LA RULETA
Camila Hernández Santamaria
Originaria del Estado de México, tiene 22 años de edad y es miembro
activo de la Asociación Civil Voy Trascendiendo en Pachuca, Hidalgo

Hace muchos años en el pueblo de Hualula, pasó algo inexplicable, en el barrio Hidalgo, vivía allí una mujer muy devota llamada Doña Lucia. Ella había enviudado y, cada Día de Muertos, preparaba con amor un altar lleno de veladoras, flores, comida favorita y pan para honrar a su difunto esposo, todo estaba lleno de colores, esperando su llegada.
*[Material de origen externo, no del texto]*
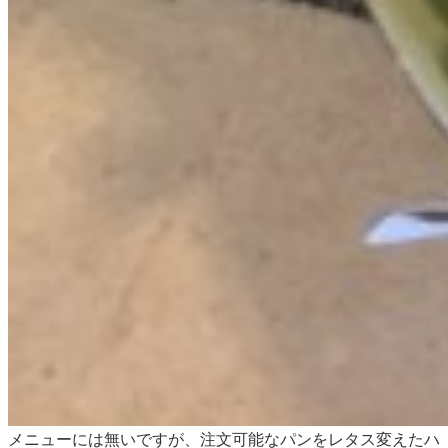
メニューには無いですが、注文可能なパンをレタス変えたハ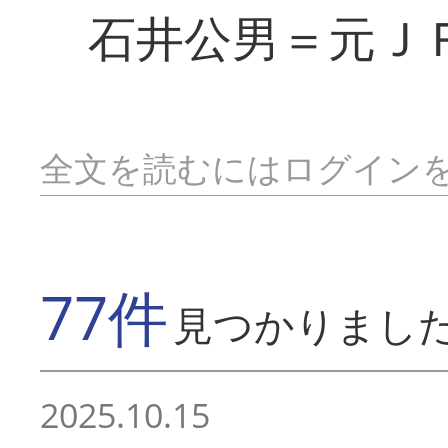
石井公男＝元Ｊ
全文を読むにはログイン
77件
見つかりまし
2025.10.15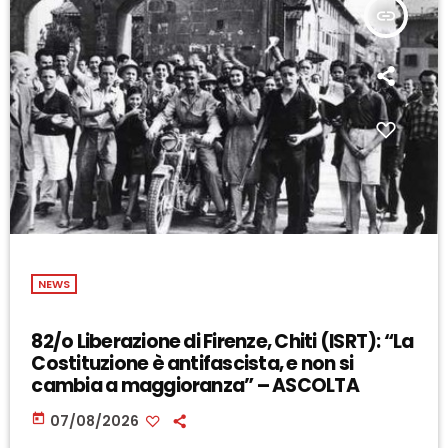
insert_link
NEWS
82/o Liberazione di Firenze, Chiti (ISRT): “La
Costituzione è antifascista, e non si
cambia a maggioranza” – ASCOLTA
today
07/08/2026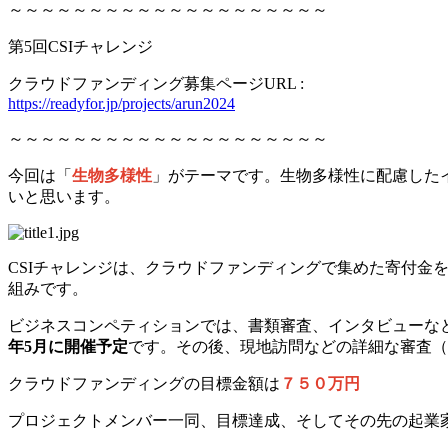
～～～～～～～～～～～～～～～～～～～～
第5回CSIチャレンジ
クラウドファンディング募集ページURL :
https://readyfor.jp/projects/arun2024
～～～～～～～～～～～～～～～～～～～～
今回は「
生物多様性
」がテーマです。生物多様性に配慮した
いと思います。
CSIチャレンジは、クラウドファンディングで集めた寄付金
組みです。
ビジネスコンペティションでは、書類審査、インタビューな
年5月に開催予定
です。その後、現地訪問などの詳細な審査（デ
クラウドファンディングの目標金額は
７５０万円
プロジェクトメンバー一同、目標達成、そしてその先の起業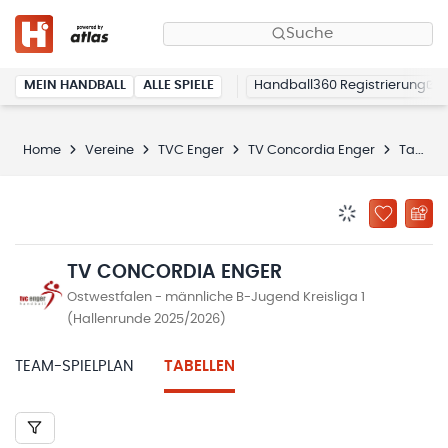
Suche
MEIN HANDBALL
ALLE SPIELE
Handball360 Registrierung
Home
Vereine
TVC Enger
TV Concordia Enger
Tabellen
BENACHRICHTIG
ZU „MEINE
TV CONCORDIA ENGER
Ostwestfalen - männliche B-Jugend Kreisliga 1
(Hallenrunde 2025/2026)
TEAM-SPIELPLAN
TABELLEN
Pero pasó el tiempo y Doña Lucia se enamoró y volvió a casarse con un hombre llamado Don Agustín, un hombre duro e incrédulo. Decía que los muertos no regresaban y que las ofrendas eran “tonterías de pueblo”. Por eso, le prohibió a su esposa poner altares, velas o rezos.
A pesar de sus palabras, cada 02 de noviembre, un viento helado soplaba por su casa, empañando sus ventas y las luces parpadeaban, como si el espíritu del difunto buscara entrar.
Una mañana de Día de Muertos, Don Agustín salió temprano al cerro a juntar leña. El cielo estaba gris y una neblina espesa cubría todo. Mientras caminaba, escuchó voces que lo llamaban entre los árboles:
- Agustín… ¿no crees en nosotros?
Con voces que se escuchaban a la distancia pero a la vez tan cerquita, él pensó que era su imaginación, pero las voces se acercaban, más y más. De pronto, vio figuras blancas y negras entre la niebla: eran personas sin rostro, cargando velas encendidas y flores marchitas. Caminaban lentamente, en silencio, como si flotaran.
Entre ellas, vio a un hombre que sostenía una veladora. Al acercarse, Don Agustín reconoció con horror al primer esposo de su mujer, aquel que había jurado no volver jamás. La figura lo miró con ojos vacíos y le dijo con voz hueca:
- Los muertos también tienen memoria…
Aterrorizado, Don Agustín corrió lo más rápido que pudo hasta llegar a su casa, temblando y sin poder hablar, contó lo sucedido y mandó a su esposa a poner una gran ofrenda con flores, comida y veladoras como antes lo hacía, su esposa se emocionó al poner cada parte de la ofrenda. Esa noche, el fuego de las velas estuvo presente, en ningún minuto se apagó, ni el aire se veía en aquel fuego.
Dicen que al amanecer, Don Agustín subió al cerro para alimentar a sus animales, pero tropezó y cayó por una pendiente. Cuando lo hallaron, tenía los ojos abiertos, la piel helada y una pequeña vela encendida entre las manos.
Desde entonces, los pobladores de Hualula aseguran que, cada Día de Muertos, una figura camina por los cerros con una vela que nunca se apaga. Y quienes no ponen ofrendas… escuchan su voz entre el viento. ¡No olvides a tus muertos… o ellos no te olvidarán de ti!